# NFA's Action Against Forex.com or Gain Capital



## cogs (29 December 2010)

Gain established the following slippage parameters for the Virtual Dealer Plug-ln
used for its institutional server:
Delay: 1 second
Maximum Volume: 100 contracts
Maximum Losing Slippage: 20 pips 
Maximum Profit Slippage: 3 pips
Maximum Profit Slippage Volume: 5 contracts

34. Like the retail server, the institutional server also limited profitable slippage
(slippage favorable to the customer) to five standard contracts while negative
slippage (slippage unfavorable to the customer) was allowed on order sizes up to
100 contracts by default (the maximum volume setting). However, unlike the
retail server, the institutional server had asymmetrical seftings for maximum
losing and maximum profit slippage and allowed for negative slippage up to 20
pips before the customer would be requoted. Therefore, customers were far
more likely to have their orders filled when there were large market movements
unfavorable to them as opposed to when they were favorable to them.
35. Customer orders on the institutional server were negatively affected by slippage
due to the "maximum profit slippage volume" setting (i.e., greater than five
standard contracts). From May 1, 2009 through July 31, 2009, customers
ordering greater than five standard contracts on the institutional server
experienced almost $100,000 in losses due to unfavorable slippage when the
market moved against them, but their orders were rejected when the market
moved in their favor resulting in them experiencing zero gains.

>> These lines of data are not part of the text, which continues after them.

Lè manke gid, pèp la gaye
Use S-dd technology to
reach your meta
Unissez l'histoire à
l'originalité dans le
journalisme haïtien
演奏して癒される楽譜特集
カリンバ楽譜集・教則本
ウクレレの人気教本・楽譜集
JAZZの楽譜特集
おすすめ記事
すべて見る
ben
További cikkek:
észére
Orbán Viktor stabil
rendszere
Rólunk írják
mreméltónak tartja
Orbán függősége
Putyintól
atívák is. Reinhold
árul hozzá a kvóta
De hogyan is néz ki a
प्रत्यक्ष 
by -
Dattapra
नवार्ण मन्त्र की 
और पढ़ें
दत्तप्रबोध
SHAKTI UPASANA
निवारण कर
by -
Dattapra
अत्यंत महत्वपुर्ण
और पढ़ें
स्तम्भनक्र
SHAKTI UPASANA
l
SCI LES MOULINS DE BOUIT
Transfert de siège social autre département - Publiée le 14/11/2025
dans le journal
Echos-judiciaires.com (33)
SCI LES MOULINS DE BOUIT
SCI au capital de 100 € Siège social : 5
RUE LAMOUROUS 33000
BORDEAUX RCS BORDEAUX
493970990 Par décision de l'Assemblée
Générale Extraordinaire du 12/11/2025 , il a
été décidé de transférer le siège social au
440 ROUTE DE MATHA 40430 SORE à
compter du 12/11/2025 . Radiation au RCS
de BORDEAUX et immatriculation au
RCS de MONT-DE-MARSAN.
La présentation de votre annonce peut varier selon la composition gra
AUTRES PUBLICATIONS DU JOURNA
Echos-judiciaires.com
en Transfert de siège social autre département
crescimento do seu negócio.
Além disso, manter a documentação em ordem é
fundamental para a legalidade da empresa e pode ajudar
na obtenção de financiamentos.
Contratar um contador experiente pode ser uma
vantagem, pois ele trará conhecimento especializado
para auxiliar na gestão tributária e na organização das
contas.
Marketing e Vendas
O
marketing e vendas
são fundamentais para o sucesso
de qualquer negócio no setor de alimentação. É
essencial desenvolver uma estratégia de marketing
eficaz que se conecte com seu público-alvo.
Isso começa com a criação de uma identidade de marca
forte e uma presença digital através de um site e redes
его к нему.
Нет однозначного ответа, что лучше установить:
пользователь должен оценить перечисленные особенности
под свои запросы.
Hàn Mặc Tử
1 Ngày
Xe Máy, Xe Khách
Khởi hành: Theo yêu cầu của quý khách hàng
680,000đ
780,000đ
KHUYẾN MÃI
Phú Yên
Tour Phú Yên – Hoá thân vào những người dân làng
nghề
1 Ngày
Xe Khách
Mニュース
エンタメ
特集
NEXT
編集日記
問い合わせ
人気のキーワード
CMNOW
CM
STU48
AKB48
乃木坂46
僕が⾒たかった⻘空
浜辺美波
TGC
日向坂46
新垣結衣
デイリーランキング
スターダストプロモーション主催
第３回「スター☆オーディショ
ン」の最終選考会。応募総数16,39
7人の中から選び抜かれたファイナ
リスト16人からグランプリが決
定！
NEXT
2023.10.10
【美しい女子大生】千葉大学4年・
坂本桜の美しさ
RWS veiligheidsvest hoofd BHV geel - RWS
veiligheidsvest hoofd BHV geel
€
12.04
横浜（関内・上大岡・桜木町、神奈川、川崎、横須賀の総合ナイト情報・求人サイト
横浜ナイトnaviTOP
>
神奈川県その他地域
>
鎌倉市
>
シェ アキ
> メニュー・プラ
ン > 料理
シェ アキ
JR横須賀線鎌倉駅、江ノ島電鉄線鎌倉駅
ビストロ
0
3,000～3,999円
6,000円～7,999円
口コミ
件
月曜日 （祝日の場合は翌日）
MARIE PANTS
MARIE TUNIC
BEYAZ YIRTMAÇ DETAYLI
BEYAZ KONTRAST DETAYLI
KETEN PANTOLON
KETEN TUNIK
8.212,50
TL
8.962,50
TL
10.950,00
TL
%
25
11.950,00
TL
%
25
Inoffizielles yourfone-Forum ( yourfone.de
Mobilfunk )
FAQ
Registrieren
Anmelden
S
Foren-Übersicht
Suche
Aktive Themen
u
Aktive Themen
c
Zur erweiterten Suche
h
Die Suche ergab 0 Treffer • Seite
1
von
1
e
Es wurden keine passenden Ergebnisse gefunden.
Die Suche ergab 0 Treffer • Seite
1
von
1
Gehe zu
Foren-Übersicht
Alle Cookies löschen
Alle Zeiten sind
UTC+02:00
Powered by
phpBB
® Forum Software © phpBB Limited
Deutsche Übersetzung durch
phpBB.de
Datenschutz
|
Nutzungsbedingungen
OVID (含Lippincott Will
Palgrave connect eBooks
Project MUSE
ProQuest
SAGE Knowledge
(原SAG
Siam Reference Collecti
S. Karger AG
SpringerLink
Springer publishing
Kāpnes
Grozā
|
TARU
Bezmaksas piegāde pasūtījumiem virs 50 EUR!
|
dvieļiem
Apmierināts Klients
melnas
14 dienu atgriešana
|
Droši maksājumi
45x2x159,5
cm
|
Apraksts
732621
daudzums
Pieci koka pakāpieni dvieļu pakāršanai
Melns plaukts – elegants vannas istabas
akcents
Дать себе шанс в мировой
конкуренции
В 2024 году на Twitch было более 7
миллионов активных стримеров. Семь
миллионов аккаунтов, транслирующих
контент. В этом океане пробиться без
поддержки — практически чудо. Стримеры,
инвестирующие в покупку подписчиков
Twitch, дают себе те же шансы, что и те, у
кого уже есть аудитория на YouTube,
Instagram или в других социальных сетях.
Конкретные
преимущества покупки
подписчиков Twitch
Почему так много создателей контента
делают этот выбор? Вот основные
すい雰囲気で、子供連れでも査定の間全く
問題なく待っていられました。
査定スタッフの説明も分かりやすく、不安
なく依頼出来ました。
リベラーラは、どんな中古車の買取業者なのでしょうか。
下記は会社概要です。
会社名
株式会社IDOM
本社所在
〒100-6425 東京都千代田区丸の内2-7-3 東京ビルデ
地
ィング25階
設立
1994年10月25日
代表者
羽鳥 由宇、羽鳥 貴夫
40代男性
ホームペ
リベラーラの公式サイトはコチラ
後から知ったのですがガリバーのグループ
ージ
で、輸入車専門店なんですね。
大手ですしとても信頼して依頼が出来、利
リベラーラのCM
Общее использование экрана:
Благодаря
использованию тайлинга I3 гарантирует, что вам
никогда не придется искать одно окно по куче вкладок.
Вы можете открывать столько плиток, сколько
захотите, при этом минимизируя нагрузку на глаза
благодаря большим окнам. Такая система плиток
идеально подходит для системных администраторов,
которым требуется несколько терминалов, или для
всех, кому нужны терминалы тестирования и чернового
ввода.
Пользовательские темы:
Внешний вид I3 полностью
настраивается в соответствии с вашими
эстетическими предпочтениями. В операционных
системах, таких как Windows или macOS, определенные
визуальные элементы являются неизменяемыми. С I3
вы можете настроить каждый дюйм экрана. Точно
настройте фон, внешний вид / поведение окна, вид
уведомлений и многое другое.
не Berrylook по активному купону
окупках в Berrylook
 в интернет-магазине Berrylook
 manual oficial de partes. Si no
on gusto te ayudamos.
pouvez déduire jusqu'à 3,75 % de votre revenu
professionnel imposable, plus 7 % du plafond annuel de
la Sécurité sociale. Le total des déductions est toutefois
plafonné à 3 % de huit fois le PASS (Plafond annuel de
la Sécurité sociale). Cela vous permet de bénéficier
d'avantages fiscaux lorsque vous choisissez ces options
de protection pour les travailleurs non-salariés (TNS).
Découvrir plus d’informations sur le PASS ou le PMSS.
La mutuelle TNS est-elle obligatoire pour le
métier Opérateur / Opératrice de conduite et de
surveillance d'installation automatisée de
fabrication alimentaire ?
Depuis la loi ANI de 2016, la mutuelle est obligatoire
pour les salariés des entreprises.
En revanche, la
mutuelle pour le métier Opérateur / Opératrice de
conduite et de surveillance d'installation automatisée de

See attachment for more detail.

A**forex recently locked me out of trading when the market moved against me, then reactivated the trading option, I am interested to see what muscle F.O.S and ASIC have to sort these crooks out.

Quite ruthless practices by Gain though.


----------



## TulipFX (29 December 2010)

That is extremely shonky, but not unexpected. Traders do not need that kind of 'help' from our brokers when less then 10% are profitable as it is.

I had big problems at GoMarkets during rollover with spreads blowing out to in excess of 75 points at times. Stop losses inevitably were hit which caused me quite a bit of annoyance - especially as the company refused to accept any responsibility for the widening spreads. They were quite within their rights to refuse any corrective measures as the terms of service indemnify them against such platform instability.

So I packed up and moved to The Collective and I could not be happier with the platform or spreads. With my VPS getting under 30ms pings to their server this situation was probably the best and worst thing that occurred in my trading of 2010.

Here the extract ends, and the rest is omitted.